# Chunked Autoregressive GAN (CARGAN)
[](https://pypi.python.org/pypi/cargan)
[](https://opensource.org/licenses/MIT)
<!-- [](https://pepy.tech/project/cargan) -->
Official implementation of the paper _Chunked Autoregressive GAN for Conditional Waveform Synthesis_ [[paper]](https://www.maxrmorrison.com/pdfs/morrison2022chunked.pdf) [[companion website]](https://www.maxrmorrison.com/sites/cargan/)
## Table of contents
- [Installation](#installation)
- [Configuration](#configuration)
- [Inference](#inference)
* [CLI](#cli)
* [API](#api)
* [`cargan.from_audio`](#carganfrom_audio)
* [`cargan.from_audio_file_to_file`](#carganfrom_audio_file_to_file)
* [`cargan.from_audio_files_to_files`](#carganfrom_audio_files_to_files)
* [`cargan.from_features`](#carganfrom_features)
* [`cargan.from_feature_file_to_file`](#carganfrom_feature_file_to_file)
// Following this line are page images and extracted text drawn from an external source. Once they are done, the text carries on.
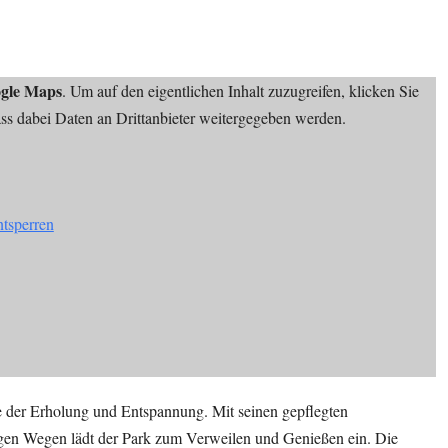
gle Maps
. Um auf den eigentlichen Inhalt zuzugreifen, klicken Sie
dass dabei Daten an Drittanbieter weitergegeben werden.
ntsperren
e der Erholung und Entspannung. Mit seinen gepflegten
gen Wegen lädt der Park zum Verweilen und Genießen ein. Die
* [`cargan.from_feature_files_to_files`](#carganfrom_feature_files_to_files)
- [Reproducing results](#reproducing-results)
* [Download](#download)
* [Partition](#partition)
* [Preprocess](#preprocess)
* [Train](#train)
* [Evaluate](#evaluate)
* [Objective](#objective)
* [Subjective](#subjective)
* [Receptive field](#receptive-field)
- [Running tests](#running-tests)
- [Citation](#citation)
## Installation
`pip install cargan`
## Configuration
All configuration is performed in `cargan/constants.py`. The default configuration is
CARGAN. Additional configuration files for experiments described in our paper
can be found in `config/`.
## Inference
### CLI
Infer from an audio files on disk. `audio_files` and `output_files` can be
lists of files to perform batch inference.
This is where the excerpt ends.